Exhibit 10.1
SEVENTH AMENDMENT
Dated as of August 23, 2016
to
AMENDED AND RESTATED INDENTURE
AND SERVICING AGREEMENT
Dated as of October 1, 2010
by and among
SIERRA TIMESHARE CONDUIT RECEIVABLES FUNDING II, LLC,
as Issuer
and
WYNDHAM CONSUMER FINANCE, INC.,
as Servicer
and
WELLS FARGO BANK, NATIONAL ASSOCIATION,
as Trustee
and
U.S. BANK NATIONAL ASSOCIATION,
as Collateral Agent






SEVENTH AMENDMENT
to
AMENDED AND RESTATED INDENTURE AND SERVICING AGREEMENT
THIS SEVENTH AMENDMENT dated as of August 23, 2016 (this “Amendment”) amends that AMENDED AND RESTATED INDENTURE AND SERVICING AGREEMENT dated as of October 1, 2010, as amended by that First Amendment dated as of June 28, 2011, that Second Amendment dated as of May 17, 2012, that Third Amendment dated as of August 30, 2012, that Fourth Amendment dated as of August 29, 2013, that Fifth Amendment dated as of August 28, 2014, and that Sixth Amendment dated as of August 27, 2015 (the Amended and Restated Indenture and Servicing Agreement together with the First Amendment, the Second Amendment, the Third Amendment, the Fourth Amendment, the Fifth Amendment and the Sixth Amendment thereto, the “Original Indenture”) and both this Amendment and the Original Indenture are by and among SIERRA TIMESHARE CONDUIT RECEIVABLES FUNDING II, LLC, a limited liability company organized under the laws of the State of Delaware, as issuer, WYNDHAM CONSUMER FINANCE, INC., a Delaware corporation, as servicer, WELLS FARGO BANK, NATIONAL ASSOCIATION, a national banking association, as trustee and U.S. BANK NATIONAL ASSOCIATION, a national banking association, as collateral agent.
RECITALS
WHEREAS, the Issuer, the Servicer, the Trustee and the Collateral Agent desire to amend the Original Indenture as provided herein.

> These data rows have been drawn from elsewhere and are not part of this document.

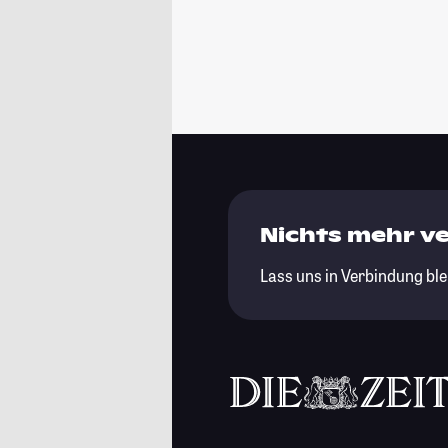
Nichts mehr v
Lass uns in Verbindung ble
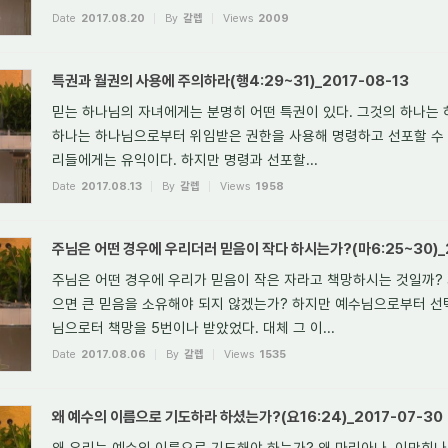
Date
2017.08.20
By
갈렙
Views
2009
특권과 월권의 사용에 주의하라(행4:29~31)_2017-08-13
믿는 하나님의 자녀에게는 분명히 어떤 특권이 있다. 그것의 하나는 
하나는 하나님으로부터 위임받은 권한을 사용해 명령하고 선포할 수 
리들에게는 유익이다. 하지만 명령과 선포할...
Date
2017.08.13
By
갈렙
Views
1958
주님은 어떤 경우에 우리더러 믿음이 작다 하시는가?(마6:25~30)_2
주님은 어떤 경우에 우리가 믿음이 작은 자라고 책망하시는 것일까? 
으면 큰 믿음을 소유해야 되지 않겠는가? 하지만 예수님으로부터 선
님으로터 책망을 5번이나 받았었다. 대체 그 이...
Date
2017.08.06
By
갈렙
Views
1535
왜 예수의 이름으로 기도하라 하셨는가?(요16:24)_2017-07-30
왜 우리는 예수의 이름으로 기도해야 하는가? 왜 마리아나, 이만희나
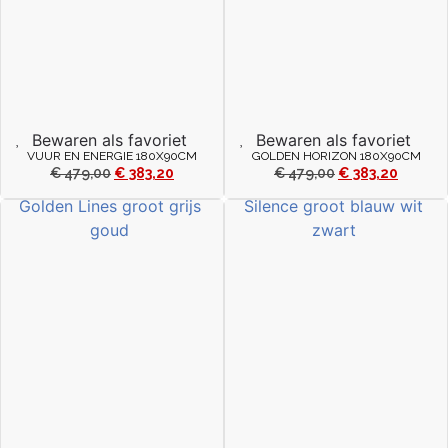
Bewaren als favoriet
Bewaren als favoriet
VUUR EN ENERGIE 180X90CM
GOLDEN HORIZON 180X90CM
€
479,00
€
383,20
€
479,00
€
383,20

WHEREAS, in accordance with (x) Section 15.1(b) of the Original Indenture, upon the Amendment Effective Date (as defined herein) the Required Facility Investors have consented to such amendment of the Original Indenture, (y) Section 15.1(g) of the Original Indenture, each Funding Agent and each Non-Conduit Committed Purchaser has consented to such amendment of the Original Indenture and (z) Section 15.16 of the Original Indenture, the Deal Agent has consented to such amendment of the Original Indenture.
WHEREAS, capitalized terms used in this Amendment and not otherwise defined herein or amended hereby shall have the meanings assigned to such terms in the Original Indenture.
NOW THEREFORE, in consideration of the mutual agreements herein contained, each party agrees as follows for the benefit of the other parties and for the benefit of the Noteholders.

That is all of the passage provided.